[[ LISTED RECORDS, beginning ]]

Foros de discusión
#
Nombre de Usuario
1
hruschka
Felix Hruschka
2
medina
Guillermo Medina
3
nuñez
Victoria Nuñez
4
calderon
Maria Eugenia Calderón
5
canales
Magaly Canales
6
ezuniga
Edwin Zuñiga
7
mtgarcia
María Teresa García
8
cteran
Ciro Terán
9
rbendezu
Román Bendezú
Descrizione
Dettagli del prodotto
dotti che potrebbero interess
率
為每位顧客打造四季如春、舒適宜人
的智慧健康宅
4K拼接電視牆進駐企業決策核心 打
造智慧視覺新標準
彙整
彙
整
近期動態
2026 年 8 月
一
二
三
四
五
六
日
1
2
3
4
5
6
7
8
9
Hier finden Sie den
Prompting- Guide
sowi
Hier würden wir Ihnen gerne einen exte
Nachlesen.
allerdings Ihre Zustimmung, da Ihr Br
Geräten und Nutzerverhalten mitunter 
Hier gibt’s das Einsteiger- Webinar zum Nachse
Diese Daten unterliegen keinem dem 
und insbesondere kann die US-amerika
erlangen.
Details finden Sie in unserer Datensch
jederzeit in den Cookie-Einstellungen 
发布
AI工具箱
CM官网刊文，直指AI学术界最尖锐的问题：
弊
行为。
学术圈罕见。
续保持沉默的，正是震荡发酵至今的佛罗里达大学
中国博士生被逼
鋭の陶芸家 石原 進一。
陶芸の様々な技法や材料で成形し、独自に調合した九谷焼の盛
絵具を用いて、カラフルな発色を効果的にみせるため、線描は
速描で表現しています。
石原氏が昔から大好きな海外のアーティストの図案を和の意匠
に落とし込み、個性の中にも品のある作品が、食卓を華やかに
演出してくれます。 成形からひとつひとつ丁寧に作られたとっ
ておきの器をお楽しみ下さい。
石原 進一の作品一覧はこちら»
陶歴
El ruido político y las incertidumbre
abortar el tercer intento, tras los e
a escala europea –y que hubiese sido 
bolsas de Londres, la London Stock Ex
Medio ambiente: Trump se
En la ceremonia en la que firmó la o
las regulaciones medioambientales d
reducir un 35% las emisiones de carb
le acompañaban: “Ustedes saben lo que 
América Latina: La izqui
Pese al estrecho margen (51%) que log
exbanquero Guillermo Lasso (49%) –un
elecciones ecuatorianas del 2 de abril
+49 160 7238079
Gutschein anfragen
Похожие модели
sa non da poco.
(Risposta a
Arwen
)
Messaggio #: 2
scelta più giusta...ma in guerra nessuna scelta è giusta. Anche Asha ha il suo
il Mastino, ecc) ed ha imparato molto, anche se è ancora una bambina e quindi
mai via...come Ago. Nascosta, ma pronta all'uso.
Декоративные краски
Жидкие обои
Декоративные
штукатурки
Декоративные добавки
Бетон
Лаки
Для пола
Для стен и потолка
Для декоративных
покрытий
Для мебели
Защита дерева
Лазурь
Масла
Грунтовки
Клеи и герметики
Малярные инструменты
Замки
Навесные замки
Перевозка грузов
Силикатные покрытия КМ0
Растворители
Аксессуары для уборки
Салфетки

[[ LISTED RECORDS, end ]]

Please give all the lines above again, exactly as they read.

EXERCISE RESPONSE:
Foros de discusión
#
Nombre de Usuario
1
hruschka
Felix Hruschka
2
medina
Guillermo Medina
3
nuñez
Victoria Nuñez
4
calderon
Maria Eugenia Calderón
5
canales
Magaly Canales
6
ezuniga
Edwin Zuñiga
7
mtgarcia
María Teresa García
8
cteran
Ciro Terán
9
rbendezu
Román Bendezú
Descrizione
Dettagli del prodotto
dotti che potrebbero interess
率
為每位顧客打造四季如春、舒適宜人
的智慧健康宅
4K拼接電視牆進駐企業決策核心 打
造智慧視覺新標準
彙整
彙
整
近期動態
2026 年 8 月
一
二
三
四
五
六
日
1
2
3
4
5
6
7
8
9
Hier finden Sie den
Prompting- Guide
sowi
Hier würden wir Ihnen gerne einen exte
Nachlesen.
allerdings Ihre Zustimmung, da Ihr Br
Geräten und Nutzerverhalten mitunter 
Hier gibt’s das Einsteiger- Webinar zum Nachse
Diese Daten unterliegen keinem dem 
und insbesondere kann die US-amerika
erlangen.
Details finden Sie in unserer Datensch
jederzeit in den Cookie-Einstellungen 
发布
AI工具箱
CM官网刊文，直指AI学术界最尖锐的问题：
弊
行为。
学术圈罕见。
续保持沉默的，正是震荡发酵至今的佛罗里达大学
中国博士生被逼
鋭の陶芸家 石原 進一。
陶芸の様々な技法や材料で成形し、独自に調合した九谷焼の盛
絵具を用いて、カラフルな発色を効果的にみせるため、線描は
速描で表現しています。
石原氏が昔から大好きな海外のアーティストの図案を和の意匠
に落とし込み、個性の中にも品のある作品が、食卓を華やかに
演出してくれます。 成形からひとつひとつ丁寧に作られたとっ
ておきの器をお楽しみ下さい。
石原 進一の作品一覧はこちら»
陶歴
El ruido político y las incertidumbre
abortar el tercer intento, tras los e
a escala europea –y que hubiese sido 
bolsas de Londres, la London Stock Ex
Medio ambiente: Trump se
En la ceremonia en la que firmó la o
las regulaciones medioambientales d
reducir un 35% las emisiones de carb
le acompañaban: “Ustedes saben lo que 
América Latina: La izqui
Pese al estrecho margen (51%) que log
exbanquero Guillermo Lasso (49%) –un
elecciones ecuatorianas del 2 de abril
+49 160 7238079
Gutschein anfragen
Похожие модели
sa non da poco.
(Risposta a
Arwen
)
Messaggio #: 2
scelta più giusta...ma in guerra nessuna scelta è giusta. Anche Asha ha il suo
il Mastino, ecc) ed ha imparato molto, anche se è ancora una bambina e quindi
mai via...come Ago. Nascosta, ma pronta all'uso.
Декоративные краски
Жидкие обои
Декоративные
штукатурки
Декоративные добавки
Бетон
Лаки
Для пола
Для стен и потолка
Для декоративных
покрытий
Для мебели
Защита дерева
Лазурь
Масла
Грунтовки
Клеи и герметики
Малярные инструменты
Замки
Навесные замки
Перевозка грузов
Силикатные покрытия КМ0
Растворители
Аксессуары для уборки
Салфетки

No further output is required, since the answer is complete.